Input data:
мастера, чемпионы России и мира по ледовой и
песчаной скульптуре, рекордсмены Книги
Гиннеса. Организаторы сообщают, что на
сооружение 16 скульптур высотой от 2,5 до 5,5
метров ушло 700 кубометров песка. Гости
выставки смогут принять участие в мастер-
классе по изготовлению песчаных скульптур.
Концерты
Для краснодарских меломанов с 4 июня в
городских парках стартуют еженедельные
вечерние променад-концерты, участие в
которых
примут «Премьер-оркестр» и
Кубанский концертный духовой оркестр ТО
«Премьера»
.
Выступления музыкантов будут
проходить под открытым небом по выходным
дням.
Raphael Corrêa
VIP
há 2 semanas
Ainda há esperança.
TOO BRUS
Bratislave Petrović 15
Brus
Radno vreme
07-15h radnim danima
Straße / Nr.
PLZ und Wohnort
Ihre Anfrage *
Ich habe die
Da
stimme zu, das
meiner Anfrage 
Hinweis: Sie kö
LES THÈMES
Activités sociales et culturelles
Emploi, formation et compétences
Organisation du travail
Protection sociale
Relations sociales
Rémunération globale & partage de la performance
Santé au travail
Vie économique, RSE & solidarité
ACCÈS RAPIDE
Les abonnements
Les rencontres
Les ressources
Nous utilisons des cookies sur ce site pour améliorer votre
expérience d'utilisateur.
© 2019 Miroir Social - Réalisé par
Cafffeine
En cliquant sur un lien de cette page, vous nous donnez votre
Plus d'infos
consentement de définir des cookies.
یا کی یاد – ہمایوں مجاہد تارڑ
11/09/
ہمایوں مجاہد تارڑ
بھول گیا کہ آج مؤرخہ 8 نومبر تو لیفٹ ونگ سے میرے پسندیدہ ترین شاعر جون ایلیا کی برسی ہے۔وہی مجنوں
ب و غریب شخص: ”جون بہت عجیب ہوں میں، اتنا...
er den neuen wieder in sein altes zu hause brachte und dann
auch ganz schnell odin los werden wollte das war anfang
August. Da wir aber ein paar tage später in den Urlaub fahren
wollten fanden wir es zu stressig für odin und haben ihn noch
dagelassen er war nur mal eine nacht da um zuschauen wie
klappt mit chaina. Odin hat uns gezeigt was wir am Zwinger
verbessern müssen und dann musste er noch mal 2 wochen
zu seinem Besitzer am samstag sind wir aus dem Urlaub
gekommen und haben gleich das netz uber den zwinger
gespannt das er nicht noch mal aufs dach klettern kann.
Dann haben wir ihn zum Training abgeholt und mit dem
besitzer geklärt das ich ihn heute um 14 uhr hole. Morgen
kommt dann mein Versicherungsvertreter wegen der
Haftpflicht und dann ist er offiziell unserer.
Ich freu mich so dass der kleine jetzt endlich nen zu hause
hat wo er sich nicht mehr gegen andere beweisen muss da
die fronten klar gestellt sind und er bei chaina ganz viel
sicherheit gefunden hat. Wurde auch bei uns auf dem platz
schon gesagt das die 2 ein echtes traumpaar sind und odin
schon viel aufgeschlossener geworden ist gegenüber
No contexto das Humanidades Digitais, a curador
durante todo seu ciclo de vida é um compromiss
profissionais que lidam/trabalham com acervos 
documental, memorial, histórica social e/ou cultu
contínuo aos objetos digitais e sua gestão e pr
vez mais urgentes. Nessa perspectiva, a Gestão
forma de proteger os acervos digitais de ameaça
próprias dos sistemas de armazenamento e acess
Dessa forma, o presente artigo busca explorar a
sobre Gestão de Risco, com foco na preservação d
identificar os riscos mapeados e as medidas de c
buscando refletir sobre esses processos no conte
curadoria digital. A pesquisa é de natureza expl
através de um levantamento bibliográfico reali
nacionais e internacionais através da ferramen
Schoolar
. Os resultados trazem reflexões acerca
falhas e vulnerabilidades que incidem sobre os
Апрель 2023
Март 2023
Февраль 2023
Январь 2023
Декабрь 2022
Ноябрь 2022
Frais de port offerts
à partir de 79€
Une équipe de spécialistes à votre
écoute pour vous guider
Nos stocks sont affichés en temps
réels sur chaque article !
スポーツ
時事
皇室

What needs to be done: From the line holding "Les ressources" to the line holding "بھول گیا کہ", inclusive, restate each line above exactly as written.

Exercise answer:
Les ressources
Nous utilisons des cookies sur ce site pour améliorer votre
expérience d'utilisateur.
© 2019 Miroir Social - Réalisé par
Cafffeine
En cliquant sur un lien de cette page, vous nous donnez votre
Plus d'infos
consentement de définir des cookies.
یا کی یاد – ہمایوں مجاہد تارڑ
11/09/
ہمایوں مجاہد تارڑ
بھول گیا کہ آج مؤرخہ 8 نومبر تو لیفٹ ونگ سے میرے پسندیدہ ترین شاعر جون ایلیا کی برسی ہے۔وہی مجنوں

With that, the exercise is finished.